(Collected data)
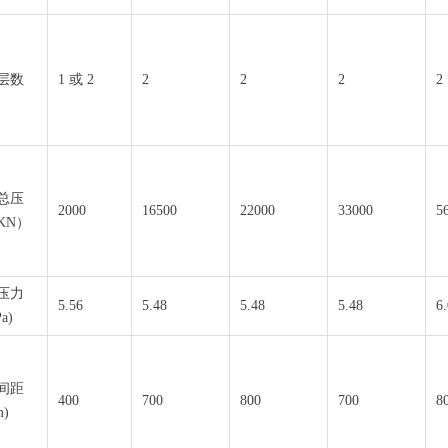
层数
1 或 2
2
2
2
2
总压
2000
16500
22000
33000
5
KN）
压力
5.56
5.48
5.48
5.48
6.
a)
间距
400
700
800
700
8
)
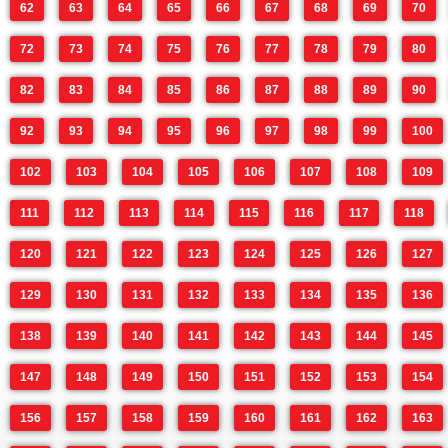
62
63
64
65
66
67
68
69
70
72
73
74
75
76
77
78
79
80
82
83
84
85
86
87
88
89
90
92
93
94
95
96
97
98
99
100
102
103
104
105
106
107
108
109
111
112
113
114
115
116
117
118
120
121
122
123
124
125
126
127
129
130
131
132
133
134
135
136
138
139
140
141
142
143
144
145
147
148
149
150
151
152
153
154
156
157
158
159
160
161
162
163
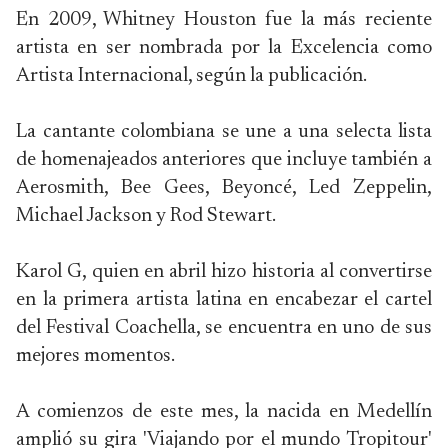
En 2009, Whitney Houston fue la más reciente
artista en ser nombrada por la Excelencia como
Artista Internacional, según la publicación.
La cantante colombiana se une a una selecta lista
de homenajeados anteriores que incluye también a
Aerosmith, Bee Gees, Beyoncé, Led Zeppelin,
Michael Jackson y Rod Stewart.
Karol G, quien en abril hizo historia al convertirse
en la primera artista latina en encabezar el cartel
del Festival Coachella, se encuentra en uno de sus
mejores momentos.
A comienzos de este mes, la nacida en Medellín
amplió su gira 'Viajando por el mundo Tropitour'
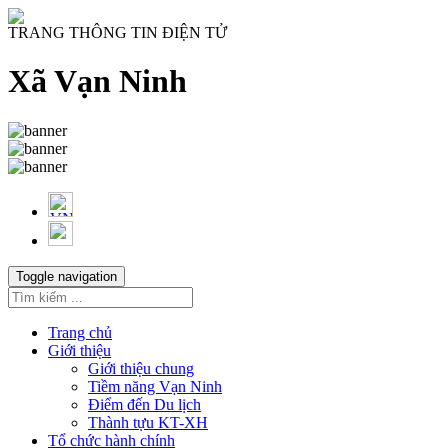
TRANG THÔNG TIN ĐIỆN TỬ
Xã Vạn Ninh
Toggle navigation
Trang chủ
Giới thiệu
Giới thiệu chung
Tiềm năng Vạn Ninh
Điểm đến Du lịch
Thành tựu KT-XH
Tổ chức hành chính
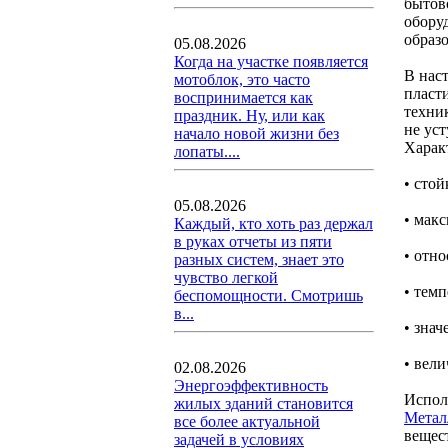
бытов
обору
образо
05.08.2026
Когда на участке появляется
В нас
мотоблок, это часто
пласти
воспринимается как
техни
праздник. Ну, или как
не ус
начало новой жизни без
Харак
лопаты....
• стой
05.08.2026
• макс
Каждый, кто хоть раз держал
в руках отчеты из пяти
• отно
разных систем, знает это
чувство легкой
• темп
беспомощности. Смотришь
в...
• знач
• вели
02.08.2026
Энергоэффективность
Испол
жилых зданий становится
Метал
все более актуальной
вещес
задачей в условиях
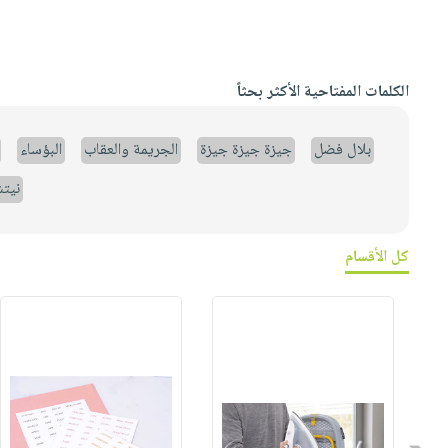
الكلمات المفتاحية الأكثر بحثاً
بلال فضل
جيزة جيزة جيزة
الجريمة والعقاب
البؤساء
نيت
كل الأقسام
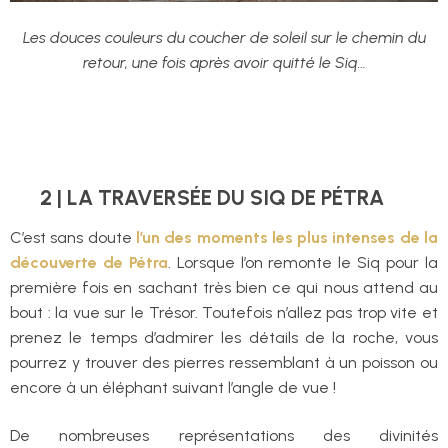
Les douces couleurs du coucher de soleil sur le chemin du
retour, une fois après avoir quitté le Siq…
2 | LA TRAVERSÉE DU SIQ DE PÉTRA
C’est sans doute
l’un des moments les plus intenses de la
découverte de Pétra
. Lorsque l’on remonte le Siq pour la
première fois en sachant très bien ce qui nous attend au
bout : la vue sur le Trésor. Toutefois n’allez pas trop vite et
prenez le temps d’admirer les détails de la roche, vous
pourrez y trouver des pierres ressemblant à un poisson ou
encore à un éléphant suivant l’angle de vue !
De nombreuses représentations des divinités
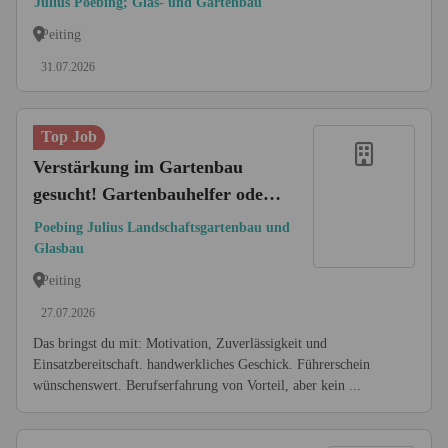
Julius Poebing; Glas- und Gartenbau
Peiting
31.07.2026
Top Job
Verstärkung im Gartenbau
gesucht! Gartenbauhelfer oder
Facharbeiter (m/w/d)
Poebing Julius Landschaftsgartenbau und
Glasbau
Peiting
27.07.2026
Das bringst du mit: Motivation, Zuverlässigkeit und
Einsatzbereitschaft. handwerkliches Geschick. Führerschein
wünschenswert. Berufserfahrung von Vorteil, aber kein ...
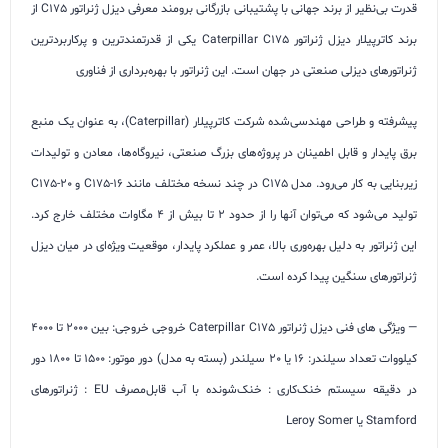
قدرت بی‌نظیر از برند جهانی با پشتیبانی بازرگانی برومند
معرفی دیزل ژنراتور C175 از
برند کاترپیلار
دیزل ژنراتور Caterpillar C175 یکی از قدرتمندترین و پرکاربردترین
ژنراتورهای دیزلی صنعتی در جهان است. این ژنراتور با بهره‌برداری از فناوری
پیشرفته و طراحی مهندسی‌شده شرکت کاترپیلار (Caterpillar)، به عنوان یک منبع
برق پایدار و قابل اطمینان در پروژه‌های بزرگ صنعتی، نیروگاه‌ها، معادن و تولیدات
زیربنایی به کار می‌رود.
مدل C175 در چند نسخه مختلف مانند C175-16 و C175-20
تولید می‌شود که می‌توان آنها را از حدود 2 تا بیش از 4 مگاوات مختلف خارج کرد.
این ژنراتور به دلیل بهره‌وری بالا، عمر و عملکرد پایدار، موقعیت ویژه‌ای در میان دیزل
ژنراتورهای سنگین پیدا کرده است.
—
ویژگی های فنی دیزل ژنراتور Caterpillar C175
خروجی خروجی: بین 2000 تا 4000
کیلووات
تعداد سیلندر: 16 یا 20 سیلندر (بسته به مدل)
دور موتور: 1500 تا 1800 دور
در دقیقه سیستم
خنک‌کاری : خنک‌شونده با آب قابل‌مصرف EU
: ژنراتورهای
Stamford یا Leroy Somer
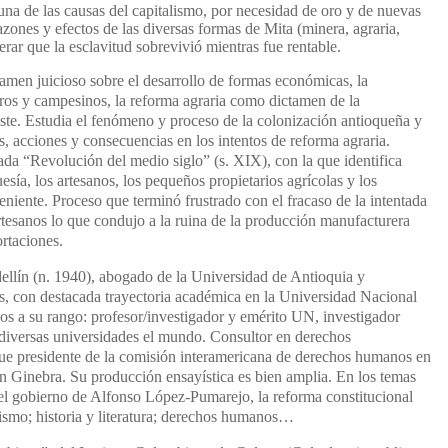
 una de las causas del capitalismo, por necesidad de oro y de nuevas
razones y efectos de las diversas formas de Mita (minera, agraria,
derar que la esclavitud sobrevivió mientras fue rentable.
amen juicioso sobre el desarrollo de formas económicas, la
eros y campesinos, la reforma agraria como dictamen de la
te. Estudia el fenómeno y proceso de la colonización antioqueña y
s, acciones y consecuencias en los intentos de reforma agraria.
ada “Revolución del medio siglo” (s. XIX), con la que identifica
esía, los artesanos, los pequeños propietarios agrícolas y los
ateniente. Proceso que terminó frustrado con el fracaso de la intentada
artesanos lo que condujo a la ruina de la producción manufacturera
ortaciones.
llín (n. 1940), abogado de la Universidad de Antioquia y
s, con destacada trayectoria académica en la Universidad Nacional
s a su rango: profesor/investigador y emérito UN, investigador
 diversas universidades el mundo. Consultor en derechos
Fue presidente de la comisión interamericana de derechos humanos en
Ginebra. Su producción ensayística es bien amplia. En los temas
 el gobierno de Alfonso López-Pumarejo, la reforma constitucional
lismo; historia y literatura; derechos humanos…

*What needs to be done:*
Retype, exactly and in full, the lines above from the one containing "زیربنایی به کار می‌رود." through the one containing "Stamford یا Leroy Somer".

*Written response:*
زیربنایی به کار می‌رود.
مدل C175 در چند نسخه مختلف مانند C175-16 و C175-20
تولید می‌شود که می‌توان آنها را از حدود 2 تا بیش از 4 مگاوات مختلف خارج کرد.
این ژنراتور به دلیل بهره‌وری بالا، عمر و عملکرد پایدار، موقعیت ویژه‌ای در میان دیزل
ژنراتورهای سنگین پیدا کرده است.
—
ویژگی های فنی دیزل ژنراتور Caterpillar C175
خروجی خروجی: بین 2000 تا 4000
کیلووات
تعداد سیلندر: 16 یا 20 سیلندر (بسته به مدل)
دور موتور: 1500 تا 1800 دور
در دقیقه سیستم
خنک‌کاری : خنک‌شونده با آب قابل‌مصرف EU
: ژنراتورهای
Stamford یا Leroy Somer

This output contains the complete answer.